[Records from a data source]
══════════

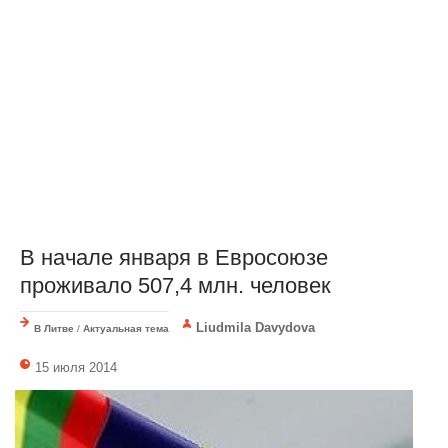
В начале января в Евросоюзе
проживало 507,4 млн. человек
Liudmila Davydova
В Литве
/
Актуальная тема
15 июля 2014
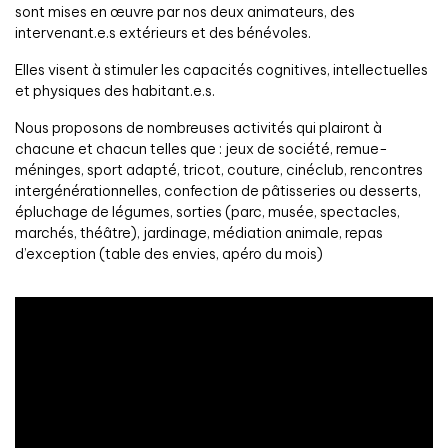
sont mises en œuvre par nos deux animateurs, des
intervenant.e.s extérieurs et des bénévoles.
Elles visent à stimuler les capacités cognitives, intellectuelles
et physiques des habitant.e.s.
Nous proposons de nombreuses activités qui plairont à
chacune et chacun telles que : jeux de société, remue-
méninges, sport adapté, tricot, couture, cinéclub, rencontres
intergénérationnelles, confection de pâtisseries ou desserts,
épluchage de légumes, sorties (parc, musée, spectacles,
marchés, théâtre), jardinage, médiation animale, repas
d’exception (table des envies, apéro du mois)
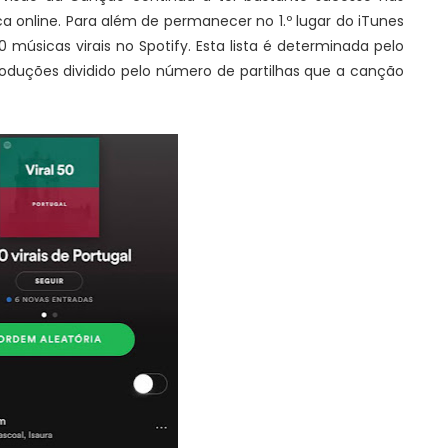
 online. Para além de permanecer no 1.º lugar do iTunes
0 músicas virais no Spotify. Esta lista é determinada pelo
duções dividido pelo número de partilhas que a canção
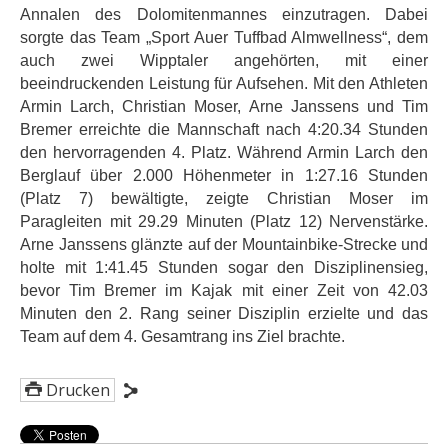
Annalen des Dolomitenmannes einzutragen. Dabei
sorgte das Team „Sport Auer Tuffbad Almwellness“, dem
auch zwei Wipptaler angehörten, mit einer
beeindruckenden Leistung für Aufsehen. Mit den Athleten
Armin Larch, Christian Moser, Arne Janssens und Tim
Bremer erreichte die Mannschaft nach 4:20.34 Stunden
den hervorragenden 4. Platz. Während Armin Larch den
Berglauf über 2.000 Höhenmeter in 1:27.16 Stunden
(Platz 7) bewältigte, zeigte Christian Moser im
Paragleiten mit 29.29 Minuten (Platz 12) Nervenstärke.
Arne Janssens glänzte auf der Mountainbike-Strecke und
holte mit 1:41.45 Stunden sogar den Disziplinensieg,
bevor Tim Bremer im Kajak mit einer Zeit von 42.03
Minuten den 2. Rang seiner Disziplin erzielte und das
Team auf dem 4. Gesamtrang ins Ziel brachte.
Drucken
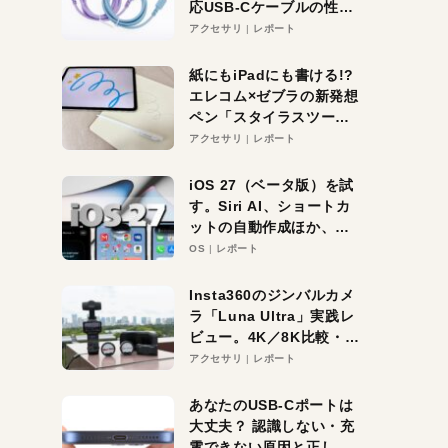
応USB-Cケーブルの性能
を検証。超コスパの1本を
アクセサリ
レポート
発見か？
紙にもiPadにも書ける!?
エレコム×ゼブラの新発想
ペン「スタイラスツーウ
ェイ」レビュー。持ち替
アクセサリ
レポート
え不要がラクすぎた！
iOS 27（ベータ版）を試
す。Siri AI、ショートカ
ットの自動作成ほか、期
待大の便利機能5選。
OS
レポート
iPhoneがAIの入り口にな
る未来はすぐそこ！
Insta360のジンバルカメ
ラ「Luna Ultra」実践レ
ビュー。4K／8K比較・ズ
ーム・夜間撮影をチェッ
アクセサリ
レポート
ク
あなたのUSB-Cポートは
大丈夫？ 認識しない・充
電できない原因と正しい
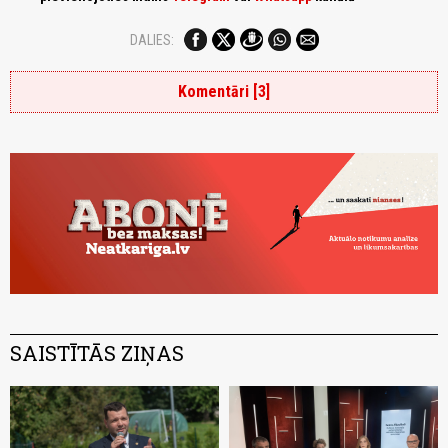
DALIES:
Komentāri [3]
SAISTĪTĀS ZIŅAS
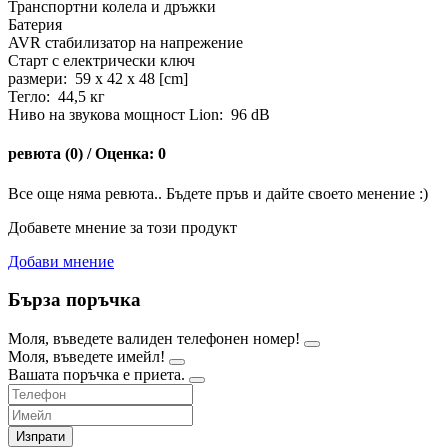
Транспортни колела и дръжки
Батерия
AVR стабилизатор на напрежение
Старт с електрически ключ
размери: 59 x 42 x 48 [cm]
Тегло: 44,5 кг
Ниво на звукова мощност Lion: 96 dB
ревюта (0) / Оценка: 0
Все още няма ревюта.. Бъдете пръв и дайте своето менение :)
Добавете мнение за този продукт
Добави мнение
Бърза поръчка
Моля, въведете валиден телефонен номер!
Моля, въведете имейл!
Вашата поръчка е приета.
Изпрати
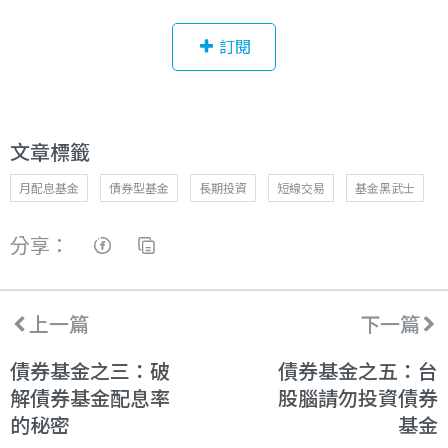
訂閱
文章標籤
月配息基金
債券型基金
長期投資
短線交易
基金黑武士
分享：
上一篇
下一篇
債券基金之三：破
債券基金之五：台
解債券基金配息率
股腦請勿投資債券
的秘密
基金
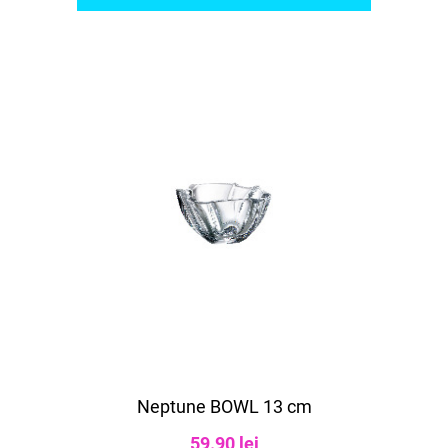
Neptune BOWL 13 cm
59.90 lei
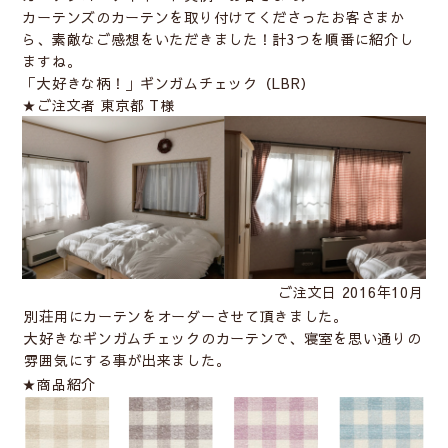
カーテンズのカーテンを取り付けてくださったお客さまか
ら、素敵なご感想をいただきました！計3つを順番に紹介し
ますね。
「大好きな柄！」ギンガムチェック（LBR）
★ご注文者 東京都 T様
ご注文日 2016年10月
別荘用にカーテンをオーダーさせて頂きました。
大好きなギンガムチェックのカーテンで、寝室を思い通りの
雰囲気にする事が出来ました。
★商品紹介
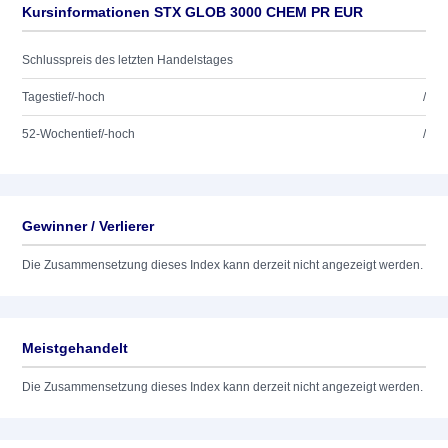
Kursinformationen STX GLOB 3000 CHEM PR EUR
Schlusspreis des letzten Handelstages
Tagestief/-hoch
/
52-Wochentief/-hoch
/
Gewinner / Verlierer
Die Zusammensetzung dieses Index kann derzeit nicht angezeigt werden.
Meistgehandelt
Die Zusammensetzung dieses Index kann derzeit nicht angezeigt werden.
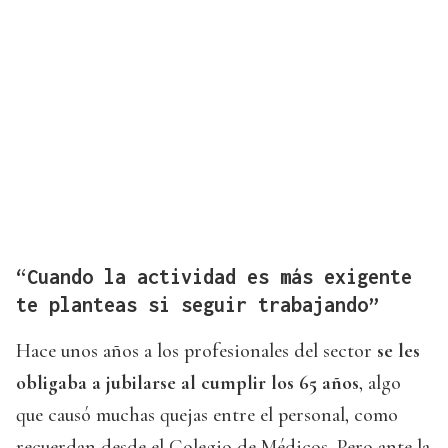
“Cuando la actividad es más exigente
te planteas si seguir trabajando”
Hace unos años a los profesionales del sector
se les
obligaba a jubilarse al cumplir los 65 años
, algo
que causó muchas quejas entre el personal, como
recuerdan desde el Colegio de Médicos. Pero ante la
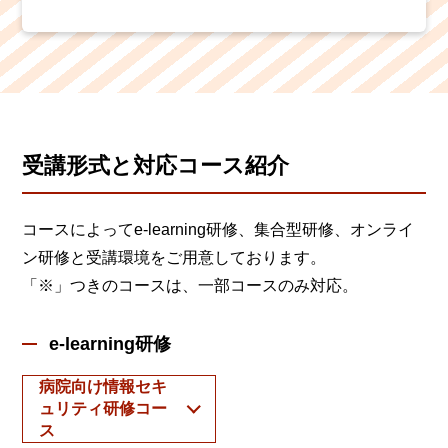
受講形式と対応コース紹介
コースによってe-learning研修、集合型研修、オンライ
ン研修と受講環境をご用意しております。
「※」つきのコースは、一部コースのみ対応。
e-learning研修
病院向け情報セキ
ュリティ研修コー
ス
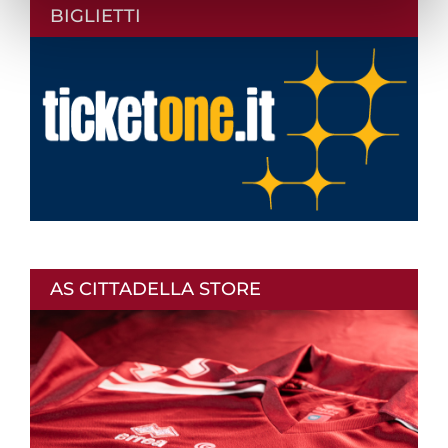
BIGLIETTI
AS CITTADELLA STORE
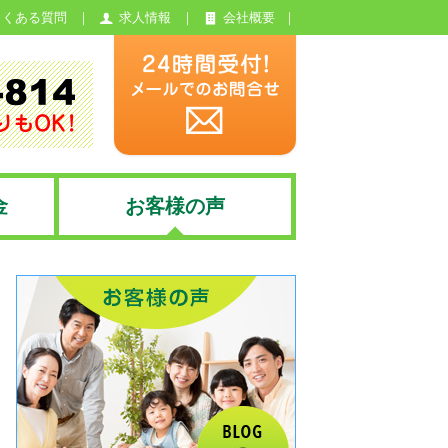
よくある質問
求人情報
会社概要
金
お客様の声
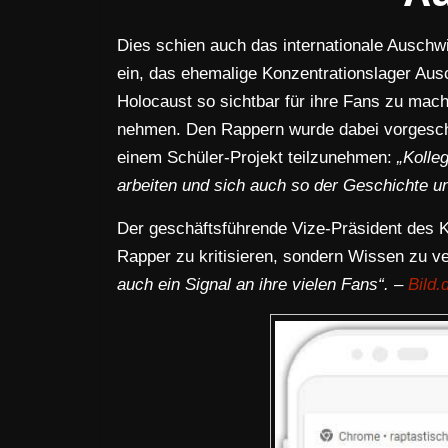
Dies schien auch das internationale Auschw
ein, das ehemalige Konzentrationslager Au
Holocaust so sichtbar für ihre Fans zu mach
nehmen. Den Rappern wurde dabei vorgeschl
einem Schüler-Projekt teilzunehmen:
„Kolle
arbeiten und sich auch so der Geschichte un
Der geschäftsführende Vize-Präsident des K
Rapper zu kritisieren, sondern Wissen zu ve
auch ein Signal an ihre vielen Fans“. –
Bild.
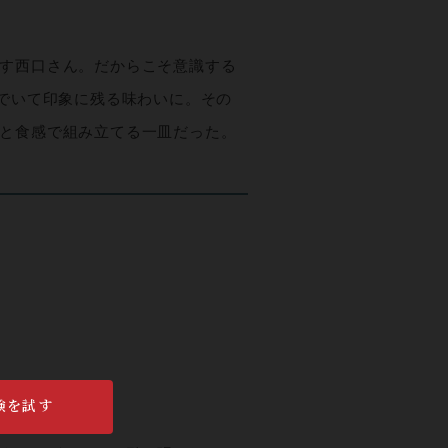
す西口さん。だからこそ意識する
れでいて印象に残る味わいに。その
と食感で組み立てる一皿だった。
験を試す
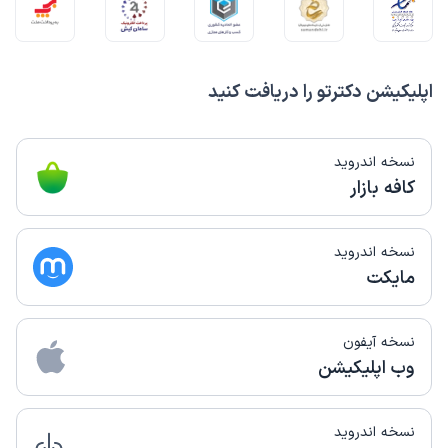
اپلیکیشن دکترتو را دریافت کنید
نسخه اندروید
کافه بازار
نسخه اندروید
مایکت
نسخه آیفون
وب اپلیکیشن
نسخه اندروید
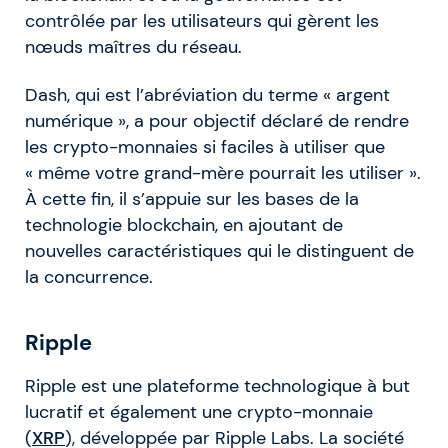
contrôlée par les utilisateurs qui gèrent les
nœuds maîtres du réseau.
Dash, qui est l’abréviation du terme « argent
numérique », a pour objectif déclaré de rendre
les crypto-monnaies si faciles à utiliser que
« même votre grand-mère pourrait les utiliser ».
À cette fin, il s’appuie sur les bases de la
technologie blockchain, en ajoutant de
nouvelles caractéristiques qui le distinguent de
la concurrence.
Ripple
Ripple est une plateforme technologique à but
lucratif et également une crypto-monnaie
(
XRP
), développée par Ripple Labs. La société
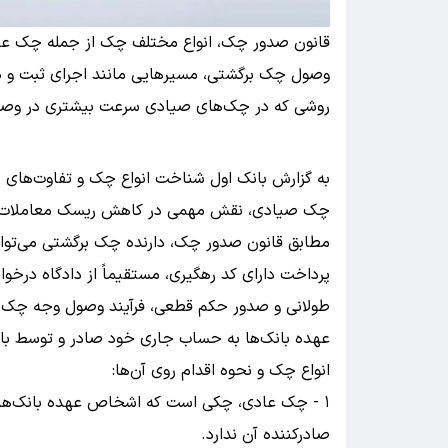
قانون صدور چک، انواع مختلف چک از جمله چک عادی
وصول چک برگشتی، مسیر‌هایی مانند اجرای ثبت و در
روشی که در چک‌های صیادی سرعت بیشتری در وصول
به گزارش بانک اول شناخت انواع چک و تفاوت‌ها
چک صیادی، نقش مهمی در کاهش ریسک معاملات و ا
مطابق قانون صدور چک، دارنده چک برگشتی می‌تواند
پرداخت دارای کد رهگیری، مستقیماً از دادگاه درخوا
طولانی و صدور حکم قطعی، فرآیند وصول وجه چک 
عهده بانک‌ها به حساب جاری خود صادر و توسط بان
انواع چک و نحوه اقدام روی آن‌ها:
۱ - چک عادی، چکی است که اشخاص عهده بانک‌ها 
صادرکننده آن ندارد.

══════════

Try it: Return, from the data above, each line in which the string "Armin" appears.

Result of this exercise:
Armin Larch, Christian Moser, Arne Janssens und Tim
den hervorragenden 4. Platz. Während Armin Larch den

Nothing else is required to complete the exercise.